Q: You are the first person in school history to become a two-time team captain. Is it hard to manage a large team like rowing that has so many student-athletes on the team?
A: When my teammates first voted me captain two years ago I remember driving home from that banquet and suddenly feeling overwhelmed. At the time it seemed like such a daunting task to be the representative for so many athletes. But over the course of these seasons I really learned that when you have such amazing, dedicated women on your team, being captain is more fun than anything. I think that it’s one of the greatest complements I’ve gotten when my teammates wanted my leadership another year. Knowing that they felt I did a good job the first time to want me to be their leader again was truly humbling.
Q: You competed with the First Varsity Eight last year at NCAAs. What advice can you give to the Second Varsity Eight and the Varsity Four who have yet to experience the NCAA Championships?
A: I would tell them to enjoy everything about it. NCAAs are a scary, daunting, emotional-filled, excruciatingly painful, amazing experience unlike any other. I learned more in that week about myself as an athlete and as a competitor than I had in all the years of rowing I had done prior to then. I can’t wait to experience it again. But more than that, I can’t wait to see each of my teammates experience it.
Q: What would you and the rest of the First Varsity Eight like to accomplish at the NCAA Championships?
A: Last year we missed making the Grand Final by about a second. This year we want to be in that race, competing for one of the top six spots in the nation. The highest we were ranked this season was seventh, but we know that we have the abilities to compete against the programs ranked higher than us.
Q: What is the strangest thing that has happened to you or a boat since joining the rowing team?
A: I have flipped while rowing a boat once. That isn’t all that uncommon I suppose with the smaller rower shells (singles, doubles, or pairs); however, I was in a four. It was one of the first weeks I after I started rowing and a number of unfortunate things happened resulting in the four of us, plus our coxswain, going in the water. I remember the water being really cold and not being able to stop laughing once we fell in.
Q: What is your most memorable sports moment?
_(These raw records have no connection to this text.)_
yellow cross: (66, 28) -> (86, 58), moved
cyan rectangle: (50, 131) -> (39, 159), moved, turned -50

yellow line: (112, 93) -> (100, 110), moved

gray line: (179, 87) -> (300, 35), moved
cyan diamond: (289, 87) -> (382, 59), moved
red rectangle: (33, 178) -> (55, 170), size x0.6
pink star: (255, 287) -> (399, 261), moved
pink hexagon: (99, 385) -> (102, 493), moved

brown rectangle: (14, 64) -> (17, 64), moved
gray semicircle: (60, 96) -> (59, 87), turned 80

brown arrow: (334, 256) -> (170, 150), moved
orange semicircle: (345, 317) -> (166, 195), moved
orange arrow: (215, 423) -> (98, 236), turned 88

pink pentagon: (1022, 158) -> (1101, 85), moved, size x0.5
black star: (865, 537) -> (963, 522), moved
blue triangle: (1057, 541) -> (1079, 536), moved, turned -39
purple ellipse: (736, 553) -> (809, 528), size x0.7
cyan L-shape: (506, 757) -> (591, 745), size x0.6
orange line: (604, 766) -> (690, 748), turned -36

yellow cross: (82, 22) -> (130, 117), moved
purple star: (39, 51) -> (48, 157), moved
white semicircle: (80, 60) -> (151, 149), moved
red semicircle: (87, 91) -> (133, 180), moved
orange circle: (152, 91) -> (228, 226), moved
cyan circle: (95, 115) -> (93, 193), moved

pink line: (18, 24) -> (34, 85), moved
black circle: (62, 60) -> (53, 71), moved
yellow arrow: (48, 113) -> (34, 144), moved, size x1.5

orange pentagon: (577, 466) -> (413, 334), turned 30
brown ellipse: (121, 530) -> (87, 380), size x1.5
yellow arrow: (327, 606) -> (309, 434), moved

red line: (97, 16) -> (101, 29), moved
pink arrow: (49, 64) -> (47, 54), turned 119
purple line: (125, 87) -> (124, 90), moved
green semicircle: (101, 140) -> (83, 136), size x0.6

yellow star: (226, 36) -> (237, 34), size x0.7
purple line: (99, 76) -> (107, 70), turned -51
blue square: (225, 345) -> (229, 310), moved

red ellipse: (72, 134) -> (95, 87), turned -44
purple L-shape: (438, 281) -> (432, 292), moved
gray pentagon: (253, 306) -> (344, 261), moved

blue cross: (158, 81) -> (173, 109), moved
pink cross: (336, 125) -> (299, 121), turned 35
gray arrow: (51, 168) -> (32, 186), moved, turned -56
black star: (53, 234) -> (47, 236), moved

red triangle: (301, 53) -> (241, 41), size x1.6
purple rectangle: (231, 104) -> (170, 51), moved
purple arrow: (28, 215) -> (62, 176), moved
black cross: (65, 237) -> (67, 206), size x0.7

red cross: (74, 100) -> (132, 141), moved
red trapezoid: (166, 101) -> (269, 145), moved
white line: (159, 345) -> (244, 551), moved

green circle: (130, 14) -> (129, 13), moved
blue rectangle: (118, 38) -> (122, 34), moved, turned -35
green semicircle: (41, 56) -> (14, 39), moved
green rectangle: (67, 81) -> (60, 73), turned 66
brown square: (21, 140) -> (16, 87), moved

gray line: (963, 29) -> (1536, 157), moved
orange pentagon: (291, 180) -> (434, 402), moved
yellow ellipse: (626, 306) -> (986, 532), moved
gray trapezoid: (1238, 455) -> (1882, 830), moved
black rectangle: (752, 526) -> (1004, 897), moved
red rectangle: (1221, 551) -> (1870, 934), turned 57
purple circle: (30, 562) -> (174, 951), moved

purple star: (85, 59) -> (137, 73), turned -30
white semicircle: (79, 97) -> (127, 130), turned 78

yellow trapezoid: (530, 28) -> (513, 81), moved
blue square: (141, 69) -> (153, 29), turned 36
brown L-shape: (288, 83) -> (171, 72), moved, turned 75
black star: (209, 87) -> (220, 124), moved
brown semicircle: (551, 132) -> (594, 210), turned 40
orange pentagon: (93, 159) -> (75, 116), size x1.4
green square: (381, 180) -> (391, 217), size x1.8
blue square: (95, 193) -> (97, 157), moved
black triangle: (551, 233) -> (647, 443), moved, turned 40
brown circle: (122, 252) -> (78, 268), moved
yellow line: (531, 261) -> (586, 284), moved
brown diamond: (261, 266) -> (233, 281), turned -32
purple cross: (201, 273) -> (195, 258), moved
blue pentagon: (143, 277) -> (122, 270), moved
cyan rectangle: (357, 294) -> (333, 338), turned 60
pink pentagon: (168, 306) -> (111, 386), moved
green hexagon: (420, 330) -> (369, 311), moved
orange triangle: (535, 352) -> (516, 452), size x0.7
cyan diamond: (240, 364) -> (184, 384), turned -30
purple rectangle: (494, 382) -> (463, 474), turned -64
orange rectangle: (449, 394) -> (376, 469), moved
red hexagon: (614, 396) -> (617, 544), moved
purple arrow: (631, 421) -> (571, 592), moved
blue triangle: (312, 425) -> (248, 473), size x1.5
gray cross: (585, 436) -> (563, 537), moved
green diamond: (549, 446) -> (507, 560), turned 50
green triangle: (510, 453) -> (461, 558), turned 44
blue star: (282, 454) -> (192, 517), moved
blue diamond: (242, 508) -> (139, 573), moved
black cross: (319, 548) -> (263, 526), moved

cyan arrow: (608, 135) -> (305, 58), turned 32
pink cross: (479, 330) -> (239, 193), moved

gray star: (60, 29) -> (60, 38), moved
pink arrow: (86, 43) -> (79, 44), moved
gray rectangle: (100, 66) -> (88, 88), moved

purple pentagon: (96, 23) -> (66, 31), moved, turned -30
A: I have been lucky enough to have a number of memorable sports moments over the years, however last year at nationals tops them all. None of us knew what to expect from the weekend, but we knew what we were capable of. We had put the time in and trusted one another so much that when race day came last year all we had to do was row. Despite coming up just short of making the Grand Finals, I would have to say the semi-final race from that weekend was my most memorable sports moment.
Q: Where do you see the sport in 10 years?
A: I see the sport of rowing becoming more well-known to younger kids, especially here in the Midwest. There are a few High School programs in this area now, but in 10 years I would love to see a Minnesota high school rowing regatta. That would be cool.
Q: What do you want to do when you are finished with your collegiate career?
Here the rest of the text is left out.